Can Congress Muster the Will to Compromise ... on Something?
As Congress heads off for August recess, the regular FY 15 appropriations process has stalled. Prospects can only be described as dim for action before the election. It is, of course, always possible that September will bring renewed interest in compromises. We know for sure that House Appropriations Chair Hal Rogers and Senate Appropriations Chair Barbara Mikulski will be trying hard to resuscitate the 12 regular appropriations bills that are in various stages of moving through Congress.However, it is time to start talking about short-term funding through a Continuing Resolution (CR) and its likely impact on FDA. Here are some of the basics:
- Level of the CR. The last few times, CRs have set funding at the level of the previous year. In this case, the FY 15 CR would set funding at the FY 14 levels. However, this is not automatic. There was a time when CRs might be set at the higher (or lower) of the House and Senate’s proposed levels for the new fiscal year. In the current political environment, it is also possible that some Members of Congress will advocate for the FY 14 funding levels minus some fixed percent. While the FY 14 level is the most likely, we will be keeping a close eye on what is being proposed.

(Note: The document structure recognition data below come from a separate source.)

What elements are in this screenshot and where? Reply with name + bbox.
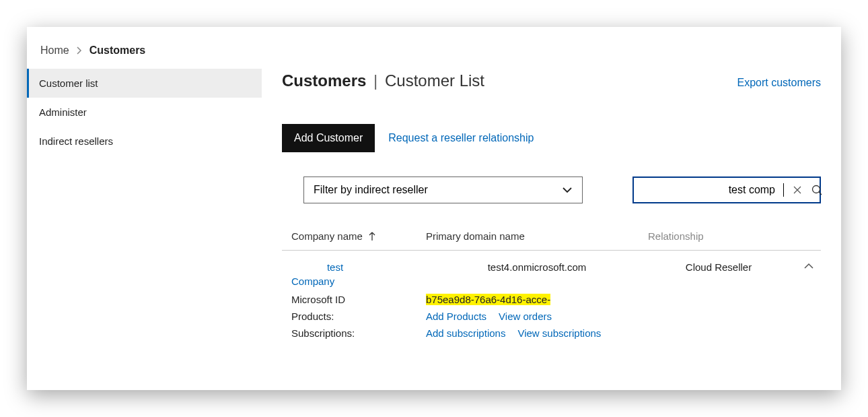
search-box[interactable] (632, 177, 821, 203)
search-icon[interactable] (811, 184, 823, 196)
chevron-right-icon (76, 46, 83, 55)
svg-point-0 (813, 186, 820, 193)
request-reseller-link[interactable]: Request a reseller relationship (388, 132, 534, 144)
view-orders-link[interactable]: View orders (499, 311, 552, 322)
add-customer-button[interactable]: Add Customer (282, 124, 375, 152)
breadcrumb-home[interactable]: Home (40, 44, 69, 57)
breadcrumb: Home Customers (27, 27, 841, 69)
th-relationship[interactable]: Relationship (648, 230, 756, 242)
sort-up-icon (368, 232, 376, 241)
filter-reseller-dropdown[interactable]: Filter by indirect reseller (303, 177, 583, 203)
breadcrumb-current: Customers (89, 44, 146, 57)
dropdown-label: Filter by indirect reseller (314, 184, 428, 196)
collapse-icon[interactable] (789, 260, 821, 269)
sidebar-item-customer-list[interactable]: Customer list (27, 69, 262, 98)
th-domain[interactable]: Primary domain name (426, 230, 648, 242)
chevron-down-icon (562, 187, 573, 193)
ms-id-value: b75ea9d8-76a6-4d16-acce- (426, 294, 550, 305)
sidebar: Customer list Administer Indirect resell… (27, 69, 262, 387)
export-customers-link[interactable]: Export customers (737, 77, 821, 89)
add-subscriptions-link[interactable]: Add subscriptions (426, 327, 505, 339)
clear-icon[interactable] (792, 185, 803, 195)
company-link[interactable]: test Company (291, 260, 426, 288)
table-header: Company name Primary domain name Relatio… (282, 230, 821, 251)
th-company[interactable]: Company name (291, 230, 426, 242)
text-cursor (783, 183, 784, 197)
sidebar-item-administer[interactable]: Administer (27, 98, 262, 127)
search-input[interactable] (641, 184, 775, 196)
detail-ms-id: Microsoft ID b75ea9d8-76a6-4d16-acce- (282, 288, 821, 305)
page-title: Customers | Customer List (282, 71, 484, 90)
add-products-link[interactable]: Add Products (426, 311, 486, 322)
view-subscriptions-link[interactable]: View subscriptions (517, 327, 601, 339)
sidebar-item-indirect-resellers[interactable]: Indirect resellers (27, 127, 262, 156)
detail-products: Products: Add Products View orders (282, 305, 821, 322)
domain-cell: test4.onmicrosoft.com (426, 260, 648, 273)
app-window: Home Customers Customer list Administer … (27, 27, 841, 390)
main-content: Customers | Customer List Export custome… (262, 69, 841, 387)
table-row: test Company test4.onmicrosoft.com Cloud… (282, 251, 821, 288)
relationship-cell: Cloud Reseller (648, 260, 789, 273)
detail-subscriptions: Subscriptions: Add subscriptions View su… (282, 322, 821, 339)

- Duration of the CR. A CR might only continue funding for a day or a week until an agreement is reached or it could fund the government for an entire fiscal year. Unless there is more brinksmanship on September 30 about shutting down the government, the CR is most likely to extend until mid-November or early December to allow time for Congress to return to DC after the election. They would then negotiate on appropriations bills, an omnibus bill or a CR. If it’s an omnibus bill, it will contain full appropriations bills for some parts of the government and a CR for the rest. If they are unable to agree during the lame duck session, then there would likely be a need for another CR, which would probably extend funding until February or March. In no case would we expect it to go past March 30, the end of the first half of the fiscal year.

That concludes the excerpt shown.